The Consumer Financial Protection Bureau (CFPB) has come out with a proposal for the first federal regulation of small-dollar consumer loans. This rulemaking could help millions of people and be a breakthrough in the struggle to end the abuses of triple-digit-interest, debt-trap lenders. To realize that potential, however, the CFPB will have to address what appear to be a number of weaknesses in this iteration.
The proposal is built around the crucial principle of requiring lenders to establish every borrower’s ability to repay. Predatory payday and car-title lenders typically do the opposite: they target people who, precisely because they lack the ability to repay the loan itself, are likely to get trapped in debt for months or years at a stretch, paying fees and interest that often end up dwarfing the amount they originally borrowed.

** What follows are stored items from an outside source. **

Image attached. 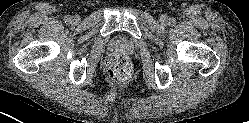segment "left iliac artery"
Wrapping results in <instances>:
<instances>
[{
  "label": "left iliac artery",
  "instance_id": "left-iliac-artery-1",
  "mask_svg": "<svg viewBox=\"0 0 249 123\" xmlns=\"http://www.w3.org/2000/svg\"><path fill=\"white\" fill-rule=\"evenodd\" d=\"M169 23H170L171 25H175L176 20H175L174 18H171Z\"/></svg>",
  "mask_w": 249,
  "mask_h": 123
}]
</instances>
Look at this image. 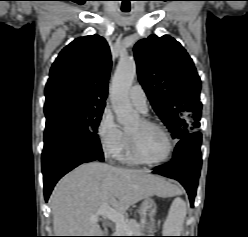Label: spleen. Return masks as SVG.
Listing matches in <instances>:
<instances>
[{
    "mask_svg": "<svg viewBox=\"0 0 248 237\" xmlns=\"http://www.w3.org/2000/svg\"><path fill=\"white\" fill-rule=\"evenodd\" d=\"M187 207L184 200L177 197L172 202L163 226L165 236H180L186 217Z\"/></svg>",
    "mask_w": 248,
    "mask_h": 237,
    "instance_id": "obj_1",
    "label": "spleen"
}]
</instances>
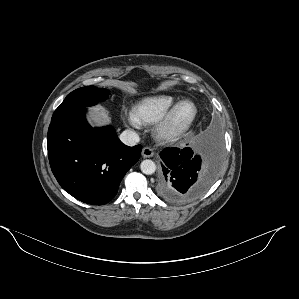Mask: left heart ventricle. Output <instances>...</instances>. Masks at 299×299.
<instances>
[{
  "label": "left heart ventricle",
  "mask_w": 299,
  "mask_h": 299,
  "mask_svg": "<svg viewBox=\"0 0 299 299\" xmlns=\"http://www.w3.org/2000/svg\"><path fill=\"white\" fill-rule=\"evenodd\" d=\"M191 112H192V110H191L190 107H184V108H182L178 112L177 121L179 123H184L189 118V116L191 115Z\"/></svg>",
  "instance_id": "b2bd125f"
}]
</instances>
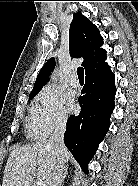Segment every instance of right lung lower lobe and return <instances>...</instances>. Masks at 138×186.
<instances>
[{
    "label": "right lung lower lobe",
    "mask_w": 138,
    "mask_h": 186,
    "mask_svg": "<svg viewBox=\"0 0 138 186\" xmlns=\"http://www.w3.org/2000/svg\"><path fill=\"white\" fill-rule=\"evenodd\" d=\"M114 74L85 78L78 102L81 112L67 121L64 143L84 172L110 126L116 95Z\"/></svg>",
    "instance_id": "98d812e1"
}]
</instances>
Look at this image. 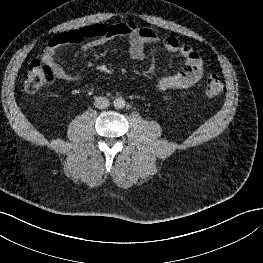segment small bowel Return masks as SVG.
I'll return each mask as SVG.
<instances>
[{"label": "small bowel", "instance_id": "c3829d8e", "mask_svg": "<svg viewBox=\"0 0 263 263\" xmlns=\"http://www.w3.org/2000/svg\"><path fill=\"white\" fill-rule=\"evenodd\" d=\"M115 37L128 39L129 54L134 60H142L145 56V45L155 43H162L167 51L177 53L185 59V67L180 72L159 79L157 87L160 91H174L191 87L203 76V60L191 45L181 43L174 36L161 38L154 30L137 26L131 21L93 24L58 33L49 39L41 59L53 70L58 79L76 81L80 78V74L68 71L56 61L57 48L64 45L81 44L82 49L87 51L101 46Z\"/></svg>", "mask_w": 263, "mask_h": 263}]
</instances>
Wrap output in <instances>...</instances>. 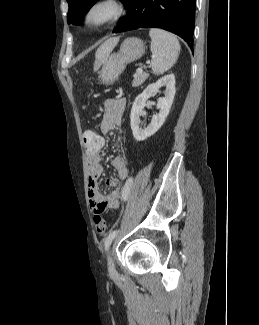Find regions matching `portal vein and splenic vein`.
<instances>
[{
	"instance_id": "portal-vein-and-splenic-vein-1",
	"label": "portal vein and splenic vein",
	"mask_w": 259,
	"mask_h": 325,
	"mask_svg": "<svg viewBox=\"0 0 259 325\" xmlns=\"http://www.w3.org/2000/svg\"><path fill=\"white\" fill-rule=\"evenodd\" d=\"M142 71H143L142 68H138V69H137V72H138V73H141Z\"/></svg>"
}]
</instances>
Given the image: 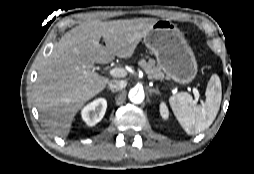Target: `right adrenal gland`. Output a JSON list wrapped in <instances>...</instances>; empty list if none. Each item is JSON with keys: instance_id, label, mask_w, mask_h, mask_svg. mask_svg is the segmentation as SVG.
Instances as JSON below:
<instances>
[{"instance_id": "obj_1", "label": "right adrenal gland", "mask_w": 254, "mask_h": 174, "mask_svg": "<svg viewBox=\"0 0 254 174\" xmlns=\"http://www.w3.org/2000/svg\"><path fill=\"white\" fill-rule=\"evenodd\" d=\"M108 90L111 91V93H115V91H113V90H111V89H109V88H108Z\"/></svg>"}]
</instances>
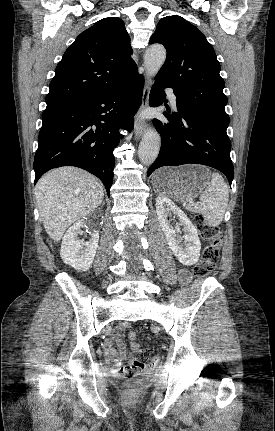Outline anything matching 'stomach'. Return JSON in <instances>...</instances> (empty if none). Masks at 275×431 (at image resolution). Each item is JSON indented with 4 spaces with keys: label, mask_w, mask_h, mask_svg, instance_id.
Wrapping results in <instances>:
<instances>
[{
    "label": "stomach",
    "mask_w": 275,
    "mask_h": 431,
    "mask_svg": "<svg viewBox=\"0 0 275 431\" xmlns=\"http://www.w3.org/2000/svg\"><path fill=\"white\" fill-rule=\"evenodd\" d=\"M210 171L202 165L164 167L152 177V185L157 193L167 195L177 201L197 197L210 181Z\"/></svg>",
    "instance_id": "0dacf381"
}]
</instances>
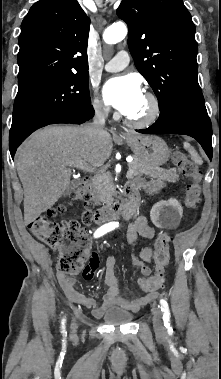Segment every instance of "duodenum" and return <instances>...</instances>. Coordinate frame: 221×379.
Wrapping results in <instances>:
<instances>
[{"label": "duodenum", "instance_id": "duodenum-1", "mask_svg": "<svg viewBox=\"0 0 221 379\" xmlns=\"http://www.w3.org/2000/svg\"><path fill=\"white\" fill-rule=\"evenodd\" d=\"M92 178L86 176L82 179L81 185L85 190H90ZM126 198L116 203L104 205L96 210L93 216L95 223L101 224L113 221L120 216L130 218L134 216L140 208L141 202L137 187L129 183L125 188Z\"/></svg>", "mask_w": 221, "mask_h": 379}]
</instances>
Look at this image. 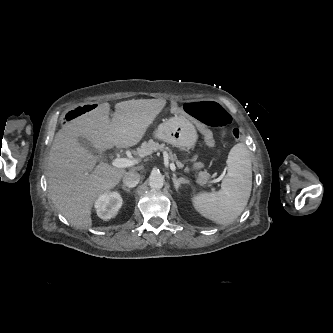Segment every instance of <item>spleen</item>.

The Consumer Bureau has also wisely recognized the need to craft a rule covering a broad range of small-dollar loans, and not just payday and car-title loans in their most common forms. A narrower proposal would invite abusive lenders to do what they have done in many states that have taken that approach: find ways to tweak their products without giving up the fundamentally predatory business model of extracting wealth from economically vulnerable people through products designed to make their financial troubles worse, not better.
Payday lenders have been working hard to make the rule weaker than the preliminary outline released last year, however, and the proposal we see today appears to include several provisions that, unless corrected, will allow lenders to evade borrower protections and continue their abusive practices.
We will be working with our allies in communities around the country to call on the CFPB to continue its work, close the gaps, and write a final rule to achieve the vitally important goal that it has brought within reach: stopping the debt trap.